In a radical move by BPP, the LPC is being slashed from 10 months to just seven and a half months for those trainees due to join one of the firms in the five-strong City LPC consortium, which comprises Freshfields Bruckhaus Deringer, Herbert Smith, Lovells, Norton Rose and Slaughter and May. The new course will have two intakes per year, February and August, with the first cohort due to start next month.
BPP is also launching a third branch in London later this year in premises opposite Norman Foster’s iconic Gherkin building. The school announced last week that it had secured a new site in Bristol – days after its arch-rival the College of Law (CoL) went public with its plans to open in the city.
After a shaky start Kaplan Law School, the newest entrant in the London legal education market, recently signed up its seventh LPC client and at the start of the month secured validation from the Bar Standards Board to run its first-ever BVC from September 2010 for up to 60 students.
Kaplan, the London arm of Nottingham Law School, is also about to introduce a new part-time LPC from September 2010.
But Kaplan chief executive Giles Proctor denies that the steady expansion of the school will saturate an already overcrowded legal education market.
“We plan to grow further, but we want to grow by quality and evolve at a comfortable pace,” he insists. “I think there’s enough room in London for us because it means that students now have a choice.”
A choice they may have, but with nine schools in London already providing LPC courses to students who are finding it increasingly difficult to secure training contracts, is there really a need for them all?
According to CoL chief executive Nigel Savage there is. “People will always want to go into law,” he says. “Eighty-eight per cent of our students find jobs in the legal services market – not all of them as lawyers, but in the legal services market nonetheless.”
But just as law schools continue to bolt extra courses onto their growing academic rosters, they are also competing in an arms race over how many law firms they can sign up as clients. BPP, for instance, has just added Reed Smith at its sixteenth LPC client.
BPP dean Peter Crisp says pairing law firms up with education providers does not remove choice from students and is instead a sign of “healthy competition”.
“We believe law firms and trainees should have a choice of where studies can be undertaken and that they’ll be the ones who ultimately benefit from healthy competition,” he stresses.
Meanwhile, Kaplan director Peter Anderson hopes that Kaplan’s own success in gaining more clients will extend further into the UK legal market.
“Mayer Brown was the first to join us because it was an American firm and knew the Kaplan brand from the US,” he says. “I hope more US firms sign up with us because there are a lot of great business opportunities because of our links in America.”
And although Kaplan only has immediate plans to move into vacant rooms at its London premises as it gets bigger, the school has not ruled out following in the footsteps of the CoL and BPP and expanding outside the capital.

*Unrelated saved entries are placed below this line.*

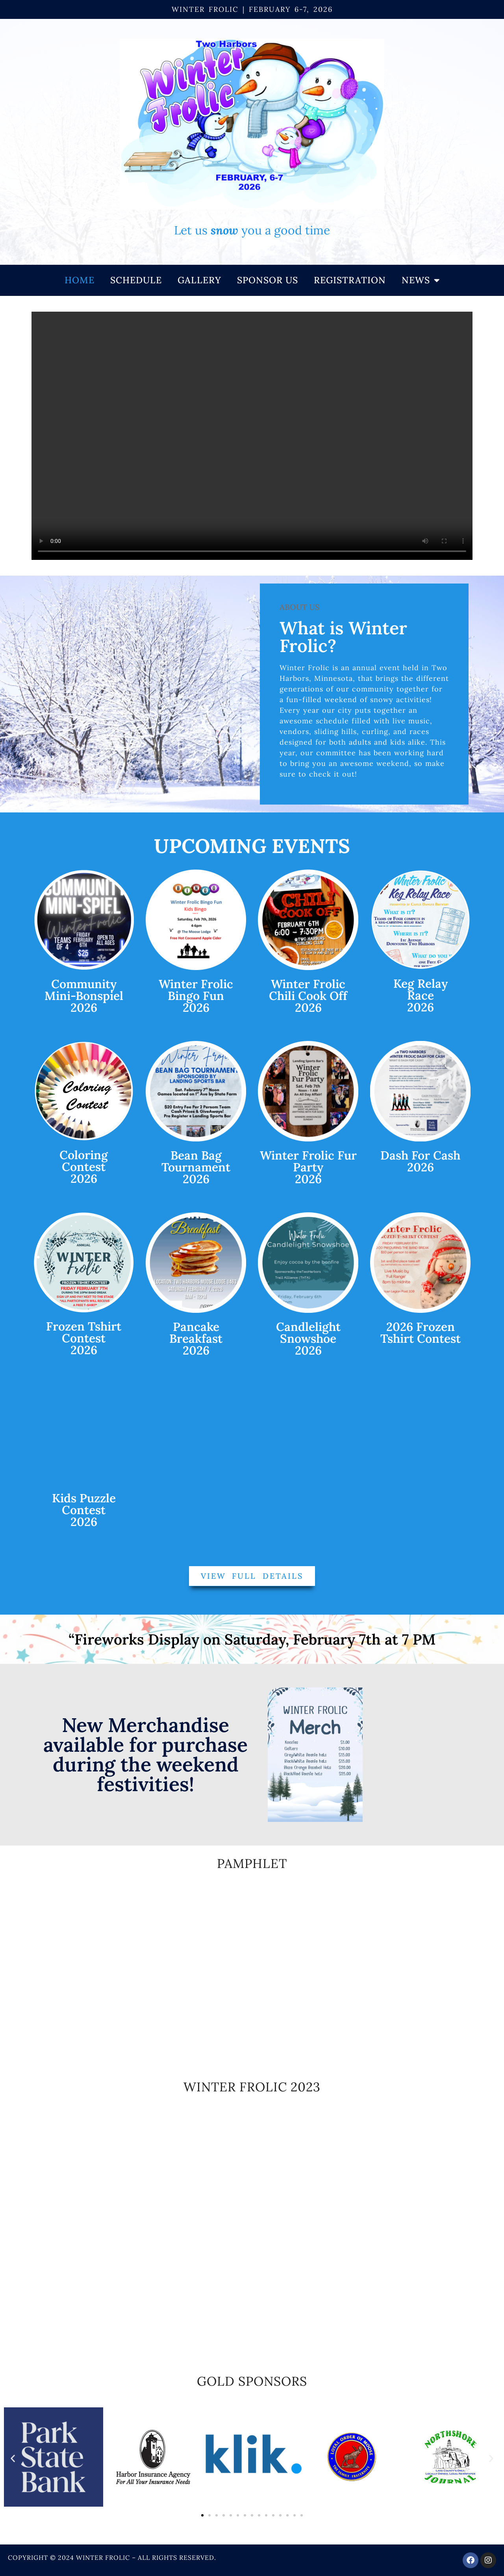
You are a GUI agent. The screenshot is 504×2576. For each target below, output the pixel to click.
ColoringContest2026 (83, 1166)
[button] (13, 2458)
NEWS (421, 280)
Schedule (136, 280)
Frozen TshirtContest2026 (83, 1338)
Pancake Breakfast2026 (195, 1338)
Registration (350, 280)
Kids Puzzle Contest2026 (84, 1510)
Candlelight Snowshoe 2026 (308, 1338)
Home (79, 280)
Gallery (199, 280)
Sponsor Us (267, 280)
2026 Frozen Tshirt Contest (420, 1332)
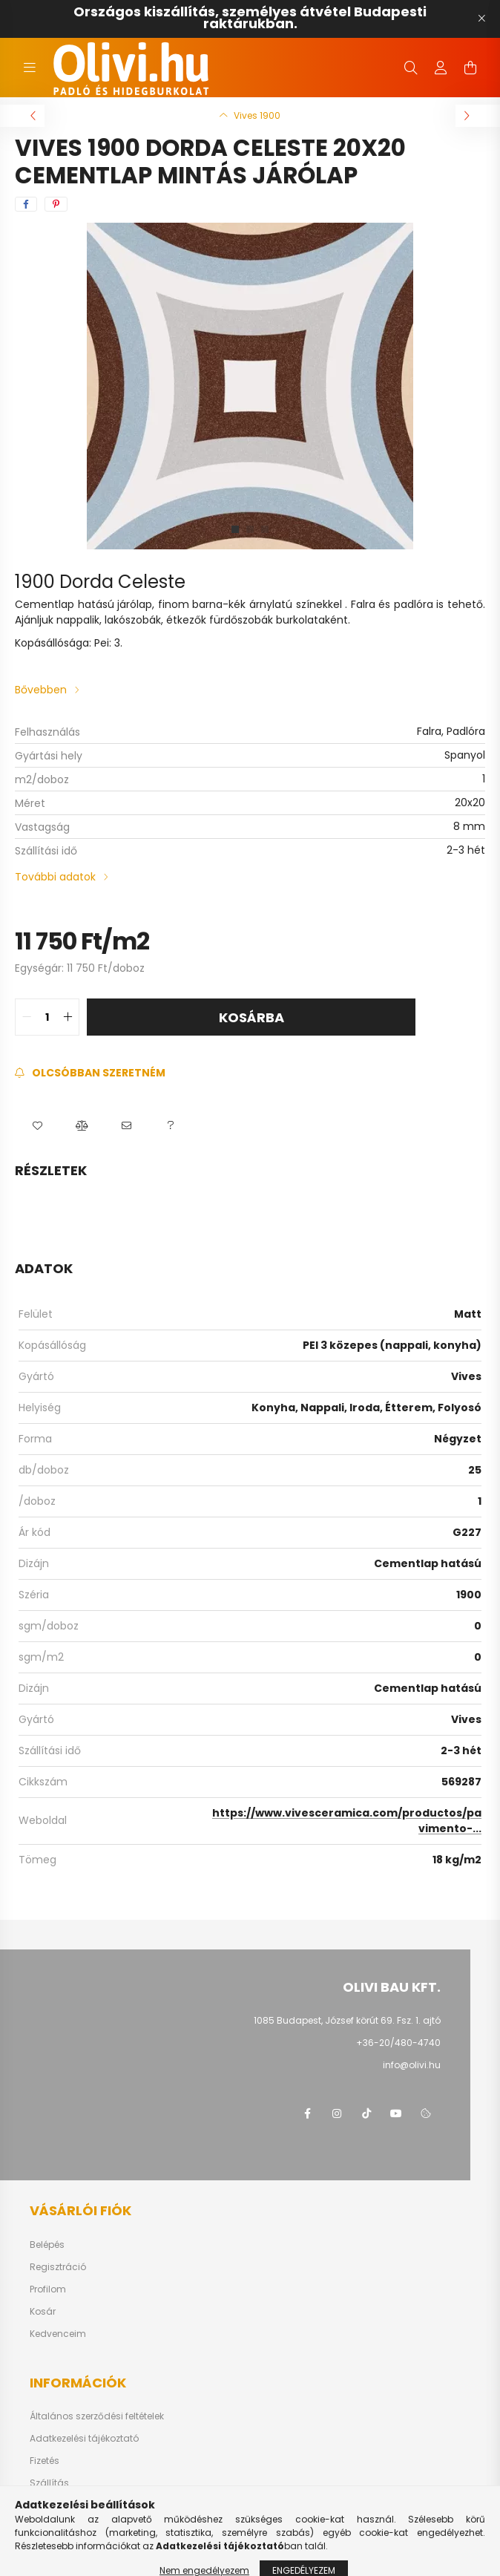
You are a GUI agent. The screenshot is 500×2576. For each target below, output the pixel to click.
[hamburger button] (30, 67)
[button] (37, 1125)
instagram (337, 2113)
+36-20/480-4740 (398, 2042)
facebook (307, 2113)
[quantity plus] (67, 1017)
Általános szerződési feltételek (97, 2416)
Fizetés (44, 2461)
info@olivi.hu (412, 2065)
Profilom (48, 2289)
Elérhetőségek (60, 2505)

Some say Kaplan is trying to run before it can walk, and with only 300 validated LPC places for September 2009-10 compared with 2,920 and 4,480 from BPP and the CoL respectively, you would have to agree.
This is, however, a considerable improvement on the 2007-08 academic year, which saw just 53 LPC and 12 GDL students successfully enrol with Kaplan in its first year.

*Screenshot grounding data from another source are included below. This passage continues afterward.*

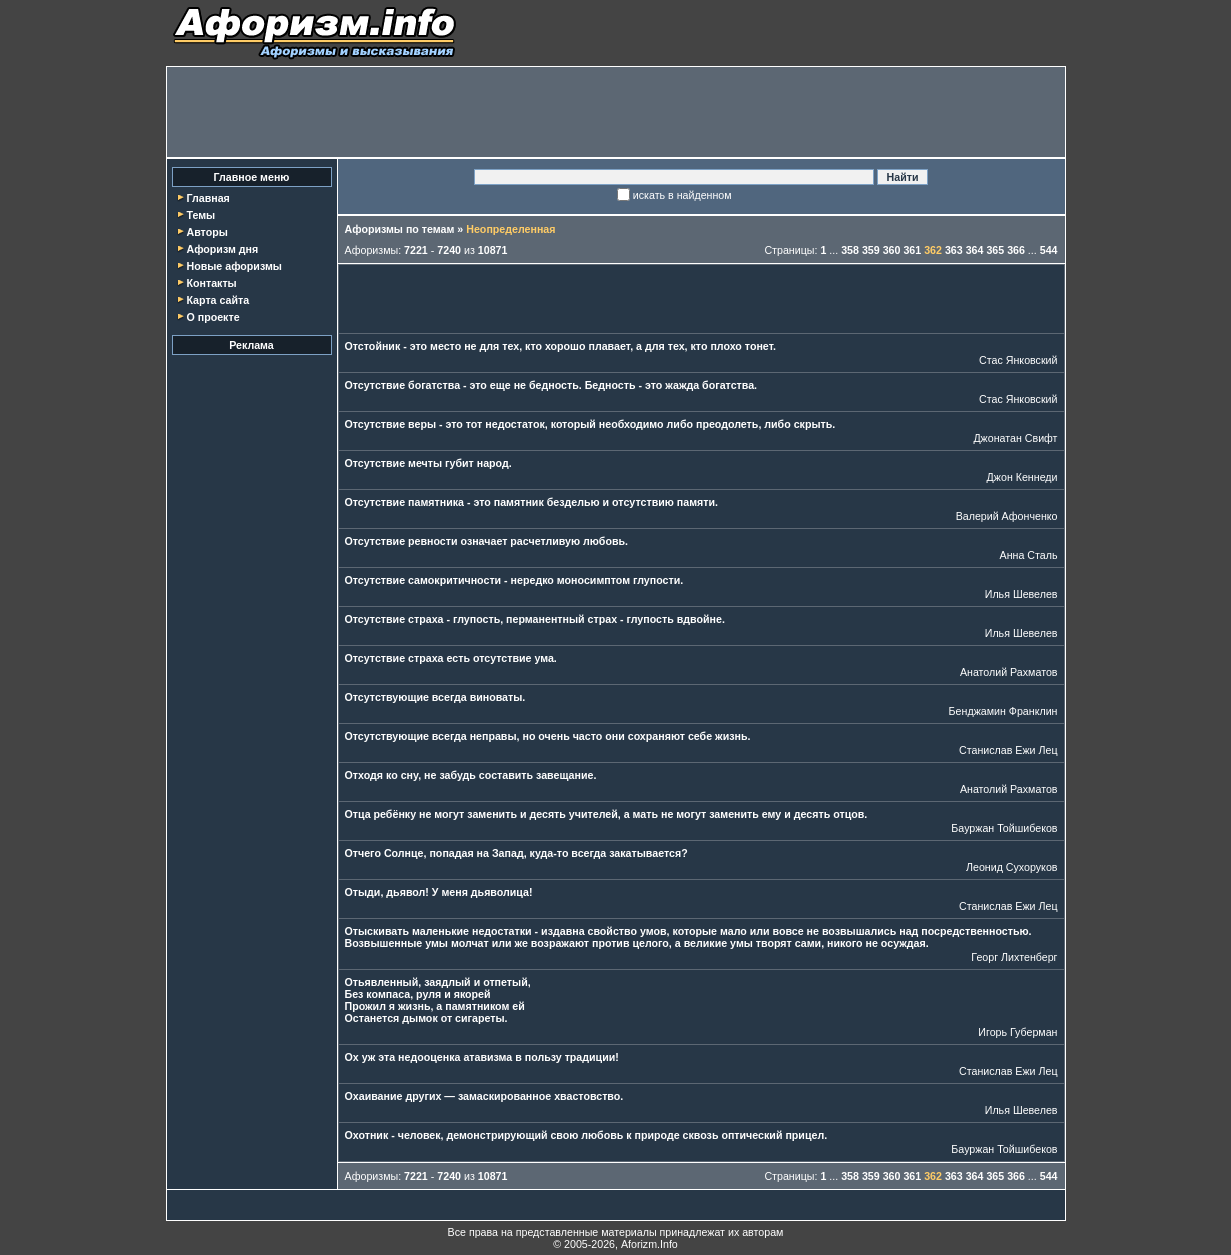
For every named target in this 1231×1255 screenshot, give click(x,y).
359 (871, 250)
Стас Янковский (1018, 360)
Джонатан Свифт (1015, 438)
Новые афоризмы (233, 266)
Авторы (206, 232)
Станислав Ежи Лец (1008, 750)
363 (954, 250)
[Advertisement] (616, 112)
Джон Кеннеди (1022, 477)
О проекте (212, 317)
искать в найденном (682, 195)
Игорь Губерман (1017, 1032)
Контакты (211, 283)
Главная (207, 198)
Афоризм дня (222, 249)
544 (1049, 250)
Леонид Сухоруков (1012, 867)
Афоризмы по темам (400, 229)
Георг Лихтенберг (1014, 957)
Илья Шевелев (1021, 594)
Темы (200, 215)
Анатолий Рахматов (1009, 672)
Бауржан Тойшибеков (1004, 828)
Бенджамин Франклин (1003, 711)
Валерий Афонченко (1007, 516)
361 (912, 250)
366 (1016, 250)
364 (975, 250)
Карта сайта (217, 300)
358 (850, 250)
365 (995, 250)
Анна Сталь (1029, 555)
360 (892, 250)
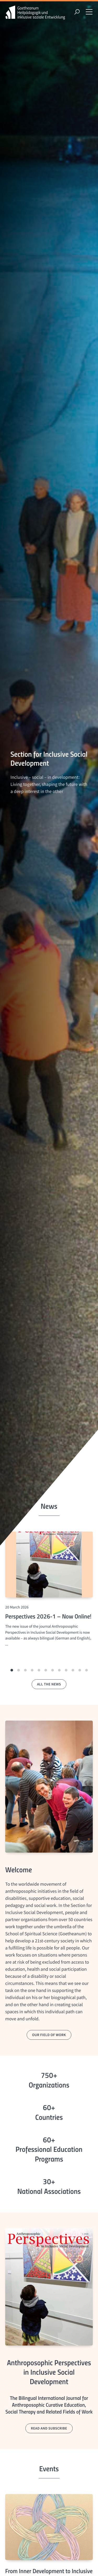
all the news (49, 1684)
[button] (11, 1670)
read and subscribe (49, 2428)
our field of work (49, 2034)
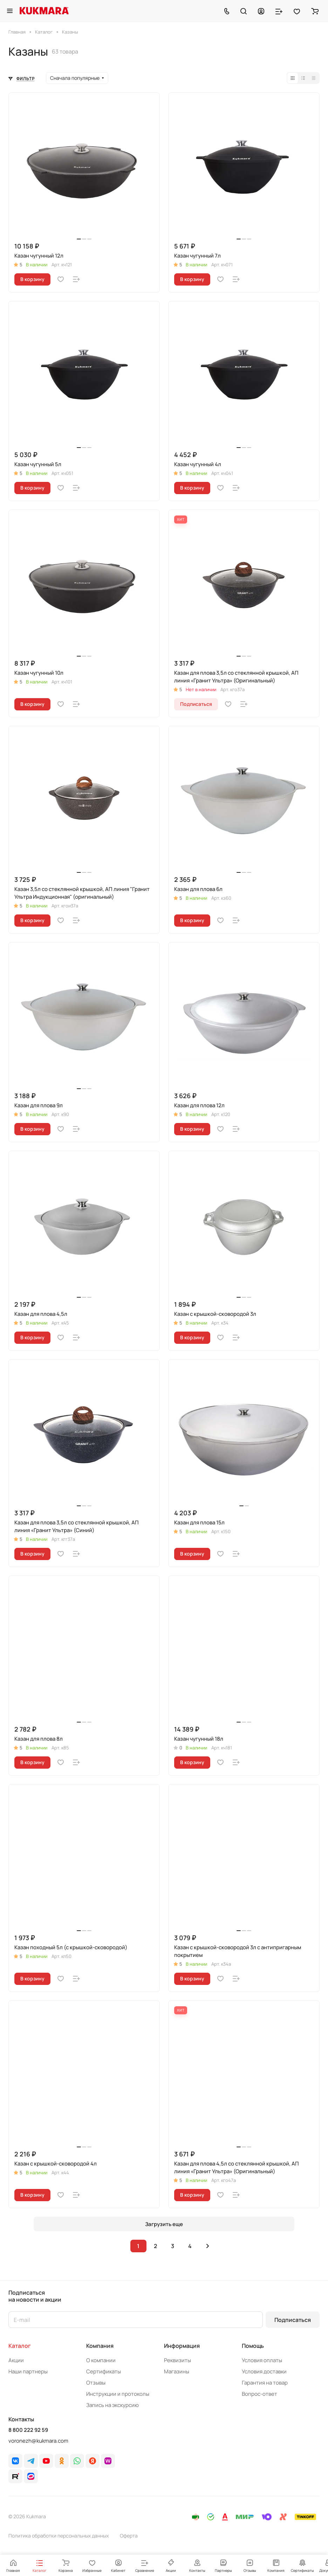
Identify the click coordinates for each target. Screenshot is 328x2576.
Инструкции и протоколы (117, 2394)
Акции (16, 2360)
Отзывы (95, 2382)
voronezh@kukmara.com (38, 2440)
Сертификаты (103, 2371)
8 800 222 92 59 (28, 2430)
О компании (101, 2360)
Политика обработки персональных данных (58, 2535)
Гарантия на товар (265, 2382)
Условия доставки (264, 2371)
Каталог (19, 2346)
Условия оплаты (262, 2360)
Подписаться (292, 2320)
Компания (100, 2346)
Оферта (129, 2535)
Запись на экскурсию (112, 2405)
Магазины (176, 2371)
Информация (182, 2346)
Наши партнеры (28, 2371)
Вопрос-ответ (259, 2394)
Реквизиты (177, 2360)
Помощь (253, 2346)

Elsewhere, BPP Holdings, the owner of BPP Law School, has agreed to be taken over by US-based Apollo Global, a joint venture formed in 2007 between Apollo Group and private equity house The Carlyle Group, for £305m.
Although BPP would not comment on the move, its rival the CoL is speculating that the venture would see the legal education provider begin to focus more on undergraduate courses.

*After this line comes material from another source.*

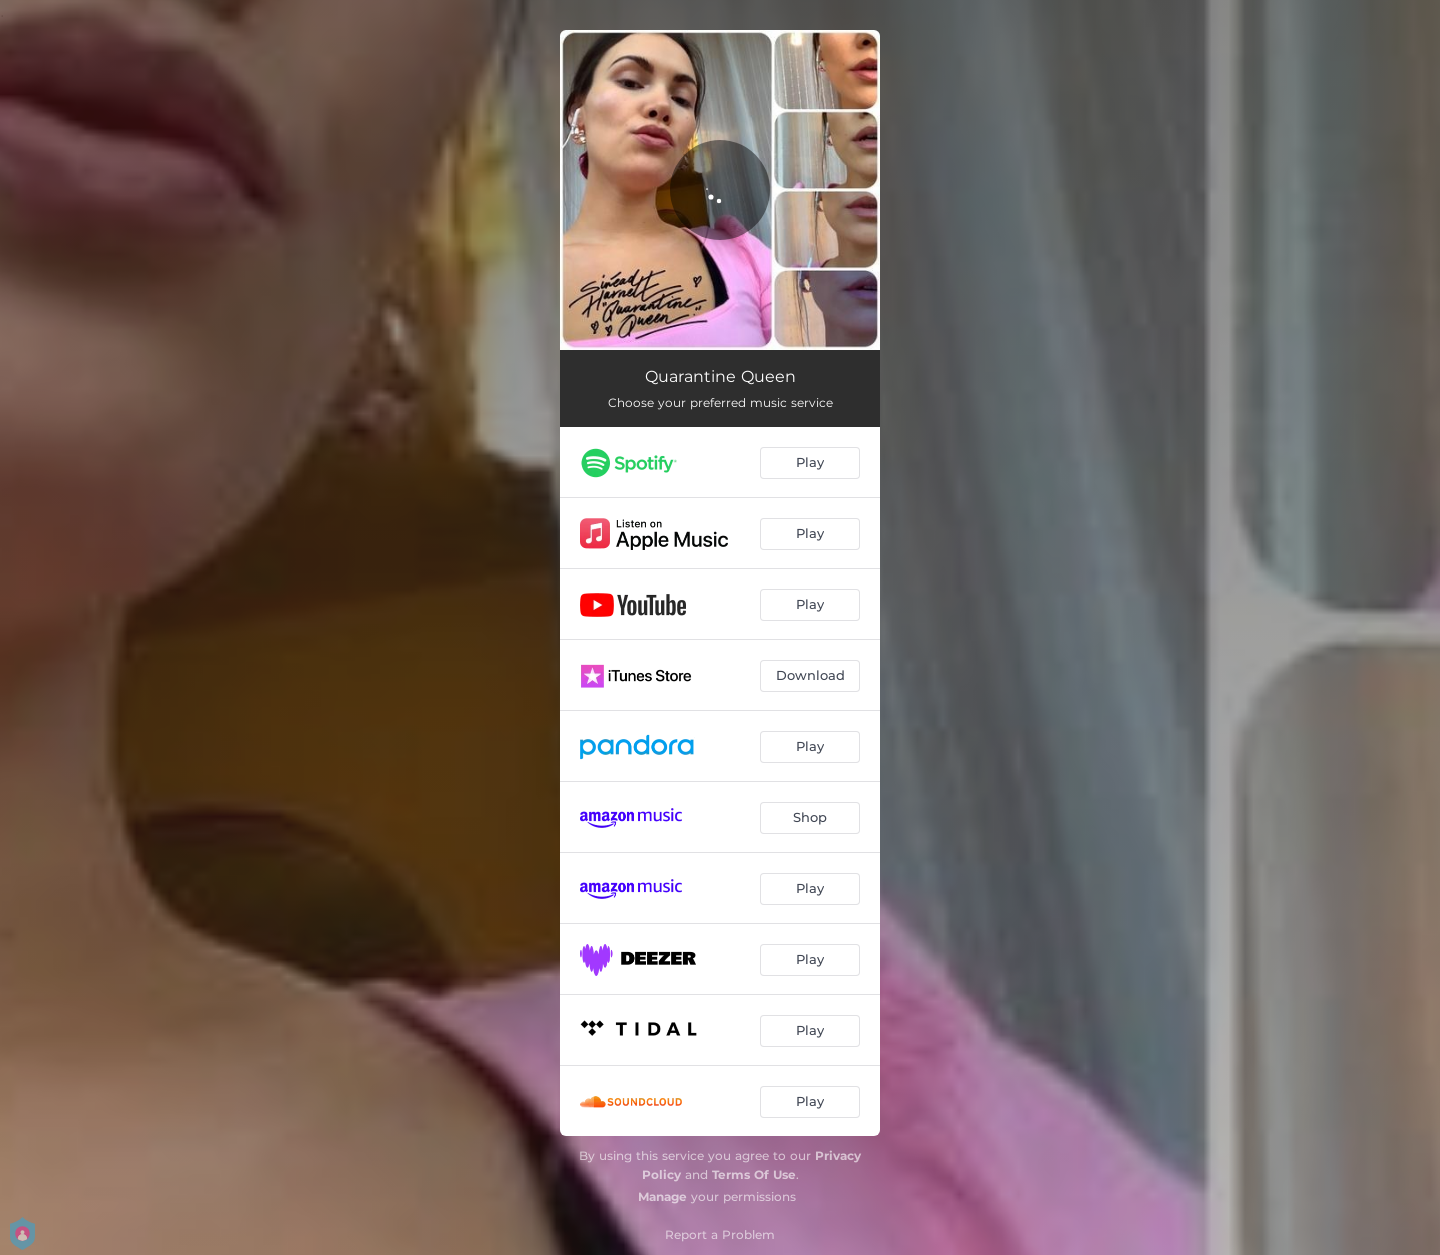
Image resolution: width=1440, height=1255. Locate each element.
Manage (662, 1196)
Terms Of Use (754, 1174)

“Apollo is a massive sausage machine for delivering degrees and it’s going to take advantage of the monopoly BPP has in the private sector here of degree-awarding powers,” contends Savage.
BPP already plans to launch a new two-year law degree. It will start from September 2009 and will be aimed at students who want to fast-track their studies. The course will cost a total of £9,750 if students book all their modules together.
“With all the changes being made by the SRA, as well as BPP introducing programmes like this, there’s going to be no quality assurance in the market,” argues Savage. “There will, of course, be casualties in all of this, but the market will decide. At the end of the day it’s up to the students to buy into a trusted brand.”